Frankie was not exactly sure what it was that Mr. Cohen thought she might do, but she was highly indignant at the idea that Mitch—who smoked and gambled and ran around with fast women—should be hired while she was not. She opened her mouth to protest such an injustice, but before she could utter a word, Mitch kicked her in the shins. She bit her lip to keep from crying out.
“Well—” Arthur Cohen picked up a fountain pen and twiddled it between his fingers
.
“If she doesn’t find work soon, I’ll have to turn down your offer and take Cousin Frances back to Georgia,” Mitch continued. “I promised Aunt Beulah I’d look after her.”
Frankie added lying to the catalog of his sins.
“I won’t promise her a contract, but maybe there’s some work available for her as an extra
.
” He slapped the pen down on the desk. “We’ll be shooting exteriors tomorrow on the back lot. Be there at seven o’clock, both of you.” Turning to Frankie, he added, “Tell the CD I said to work you into a crowd scene or two.”

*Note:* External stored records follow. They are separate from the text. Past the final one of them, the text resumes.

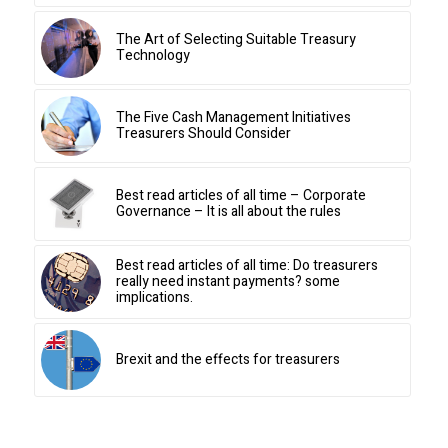
The Art of Selecting Suitable Treasury
Technology
The Five Cash Management Initiatives
Treasurers Should Consider
Best read articles of all time – Corporate
Governance – It is all about the rules
Best read articles of all time: Do treasurers
really need instant payments? some
implications.
Brexit and the effects for treasurers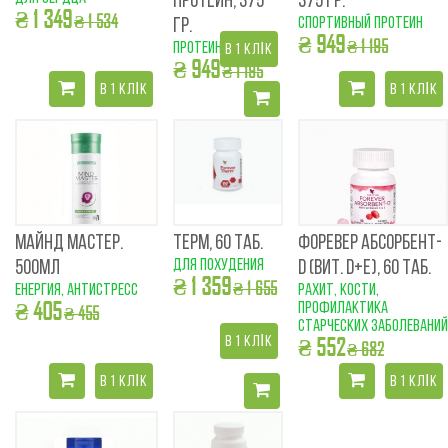
ПРОТЕИН, 375
375 ГР.
₴ 1 349
₴ 1 534
спортивный протеин
ГР.
₴ 949
₴ 1 195
протеин
В 1 КЛІК
₴ 949
₴ 1 195
В 1 КЛІК
В 1 КЛІК
МАЙНД МАСТЕР.
ТЕРМ, 60 ТАБ.
ФОРЕВЕР АБСОРБЕНТ-
для похудения
500МЛ
D (ВИТ. D+E), 60 ТАБ.
₴ 1 359
₴ 1 655
енергия, антистресс
рахит, кости,
₴ 405
профилактика
₴ 455
старческих заболеваний
₴ 552
В 1 КЛІК
₴ 682
В 1 КЛІК
В 1 КЛІК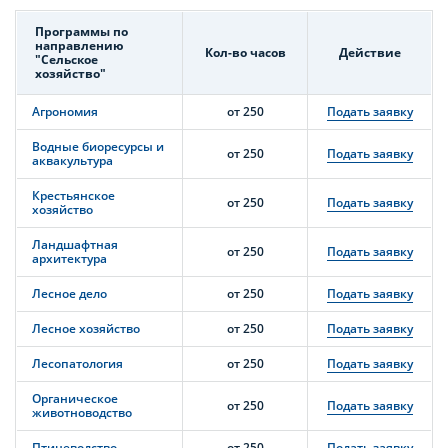
Программы по
направлению
Кол-во часов
Действие
"Сельское
хозяйство"
Агрономия
от 250
Подать заявку
Водные биоресурсы и
от 250
Подать заявку
аквакультура
Крестьянское
от 250
Подать заявку
хозяйство
Ландшафтная
от 250
Подать заявку
архитектура
Лесное дело
от 250
Подать заявку
Лесное хозяйство
от 250
Подать заявку
Лесопатология
от 250
Подать заявку
Органическое
от 250
Подать заявку
животноводство
Птицеводство
от 250
Подать заявку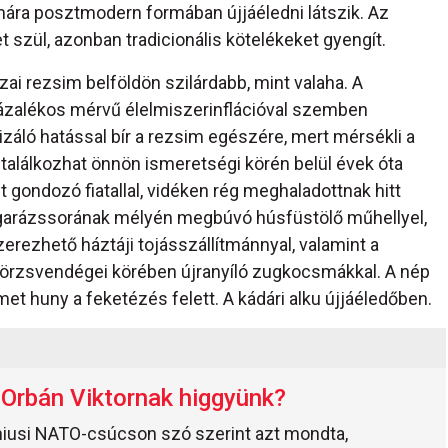
mára posztmodern formában újjáéledni látszik. Az
 szül, azonban tradicionális kötelékeket gyengít.
azai rezsim belföldön szilárdabb, mint valaha. A
zázalékos mérvű élelmiszerinflációval szemben
záló hatással bír a rezsim egészére, mert mérsékli a
 találkozhat önnön ismeretségi körén belül évek óta
t gondozó fiatallal, vidéken rég meghaladottnak hitt
 garázssorának mélyén megbúvó húsfüstölő műhellyel,
zerezhető háztáji tojásszállítmánnyal, valamint a
 törzsvendégei körében újranyíló zugkocsmákkal. A nép
met huny a feketézés felett. A kádári alku újjáéledőben.
Orbán Viktornak higgyünk?
lniusi NATO-csúcson szó szerint azt mondta,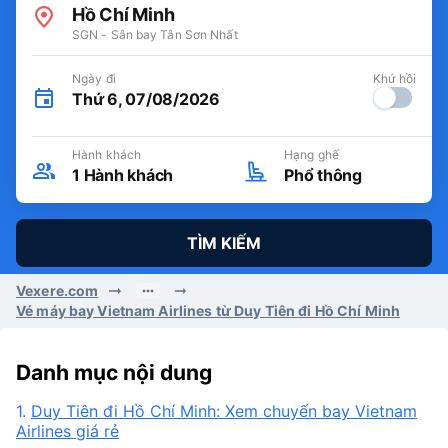
Hồ Chí Minh
SGN - Sân bay Tân Sơn Nhất
Ngày đi
Khứ hồi
Thứ 6, 07/08/2026
Hành khách
Hạng ghế
1
Hành khách
Phổ thông
TÌM KIẾM
Vexere.com
Vé máy bay Vietnam Airlines từ Duy Tiên đi Hồ Chí Minh
Danh mục nội dung
1.
Duy Tiên đi Hồ Chí Minh: Xem chuyến bay Vietnam
Airlines giá rẻ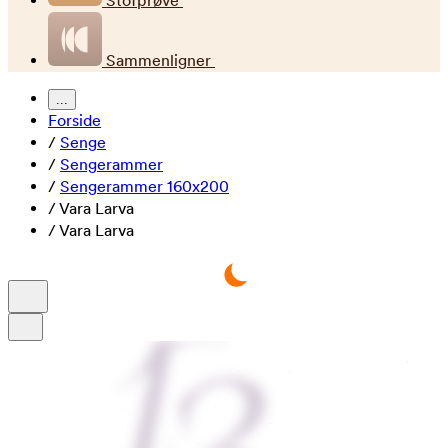
Stofprøve
Sammenligner
...
Forside
/
Senge
/
Sengerammer
/
Sengerammer 160x200
/
Vara Larva
/
Vara Larva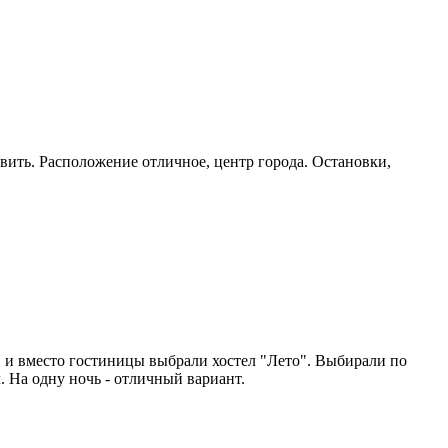
овить. Расположение отличное, центр города. Остановки,
 и вместо гостиницы выбрали хостел "Лето". Выбирали по
. На одну ночь - отличный вариант.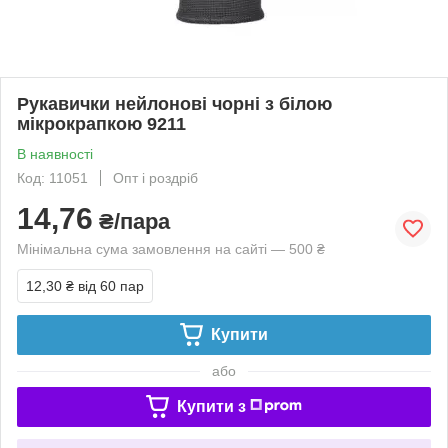
Рукавички нейлонові чорні з білою
мікрокрапкою 9211
В наявності
Код: 11051
Опт і роздріб
14,76
₴/пара
Мінімальна сума замовлення на сайті — 500 ₴
12,30 ₴
від 60 пар
Купити
або
Купити з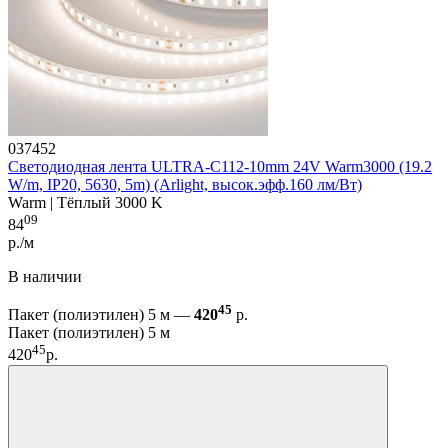
037452
Светодиодная лента ULTRA-C112-10mm 24V Warm3000 (19.2
W/m, IP20, 5630, 5m) (Arlight, высок.эфф.160 лм/Вт)
Warm | Тёплый 3000 K
09
84
р./м
В наличии
45
Пакет (полиэтилен) 5 м —
420
р.
Пакет (полиэтилен) 5 м
45
420
р.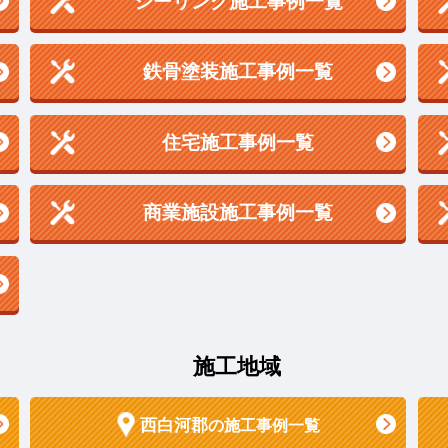
シーリング施工事例一覧
鉄骨塗装施工事例一覧
住宅施工事例一覧
商業施設施工事例一覧
施工地域
西白河郡
の施工事例一覧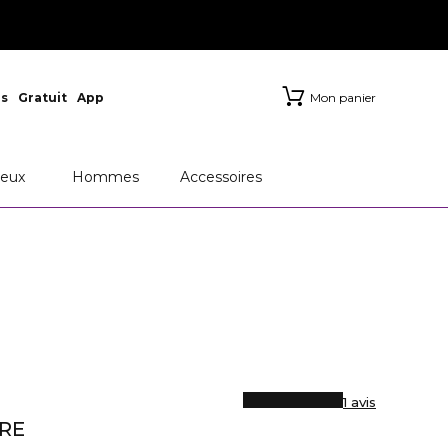
s
Gratuit
App
Mon panier
RFUMS
Chanel
Dior
eux
Hommes
Accessoires
1 avis
RE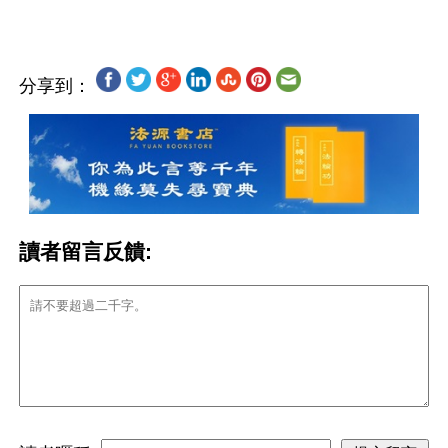
分享到：
讀者留言反饋: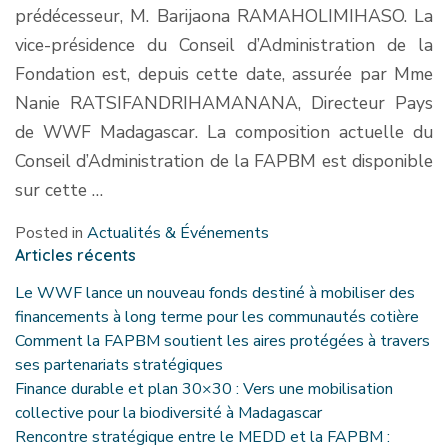
prédécesseur, M. Barijaona RAMAHOLIMIHASO. La
vice-présidence du Conseil d’Administration de la
Fondation est, depuis cette date, assurée par Mme
Nanie RATSIFANDRIHAMANANA, Directeur Pays
de WWF Madagascar. La composition actuelle du
Conseil d’Administration de la FAPBM est disponible
sur cette …
Posted in
Actualités & Événements
Articles récents
Le WWF lance un nouveau fonds destiné à mobiliser des
financements à long terme pour les communautés cotière
Comment la FAPBM soutient les aires protégées à travers
ses partenariats stratégiques
Finance durable et plan 30×30 : Vers une mobilisation
collective pour la biodiversité à Madagascar
Rencontre stratégique entre le MEDD et la FAPBM :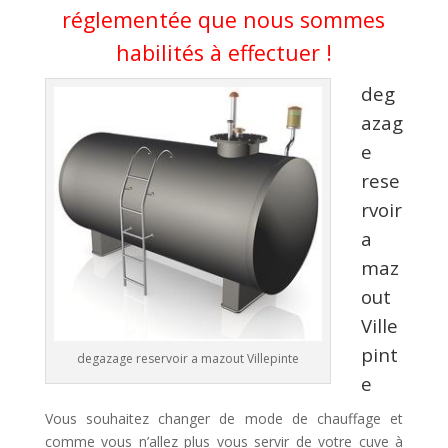
réglementée que nous sommes
habilités à effectuer !
deg
azag
e
rese
rvoir
a
maz
out
Ville
pint
degazage reservoir a mazout Villepinte
e
Vous souhaitez changer de mode de chauffage et
comme vous n’allez plus vous servir de votre cuve à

“Yes, sir! Thank you, sir!” Frankie took his hand in both of hers and shook it vigorously. “You won’t regret it, I promise.”
Mitch made his own more restrained goodbyes, and he and Frankie soon filed past the receptionist (who squirreled away a well-worn copy of
Photoplay
at their approach) and out into the blinding brilliance of the spring sun.
“I can hardly believe it!” Frankie exclaimed, flinging her arms wide. “At this time tomorrow, we’ll both be working in the movies!”
Mitch regarded her enthusiasm with one ironically arched eyebrow. “You’re welcome.”
“Of course I appreciate what you did for me,” Frankie said hastily, returning to earth with a thud. “Still, I would have been even more grateful if you could have managed it without kicking me in the shins. You probably ruined my last pair of stockings, to say nothing of leaving a nasty bruise.”
She lifted her skirt to the knee to survey the damage, wholly ignorant of the fact that twelve inches of shapely, silk-clad calf had the power to fire Mitch’s imagination in a way that Pauline Moore’s elegant overexposure had not.
Mitch sighed and looked resolutely away. It wasn’t his “cousin’s” good behavior he was worried about.
It was his own.
Chapter 4
There’s No Business Like Show Business (1954)
Directed by Walter Lang
Starring Ethel Merman, Mitzi Gaynor, Dan Dailey, Donald O’Connor and Marilyn Monroe
Frankie arose before dawn the next morning, eager to begin her career as an actress. She knew working as an extra was unlikely to be very glamorous, but then, Frankie had no intention of remaining an extra, so she was determined to look as glamorous as possible. Unfortunately, she was obliged to perform this minor miracle in the dark so as not to wake up Kathleen, still buried beneath the covers of the other twin bed. With this admirable goal in mind, Frankie groped her way to the dresser in search of the new padded brassiere designed to make the most of her modest assets. She sat down on the edge of the bed to slip on her silk stockings, snapping the garters to hold them in place and then feeling the backs of her legs to make sure the seams were straight. Finally, she threw a floral print dress over head, smoothing the trumpet-shaped skirt over her hips before snatching up her stack-heeled shoes and tiptoeing from the room in her stocking feet.
A line had already formed outside the bathroom at the end of the hall; apparently Frankie was not the only one at the Studio Club who hoped to find work that day.
“Pauline’s in there,” Roxie said, jerking her thumb in the direction of the closed door. “We’ll be lucky if she’s out before lunch.”
This was an exaggeration, of course; a mere half hour passed before the door flew open and Pauline sailed out, stunning as always in a crimson Elsa Schiaparelli suit. Roxie ducked in behind her, promising to hurry, and, true to her word, was out in five minutes, leaving Frankie in sole possession of the bathroom.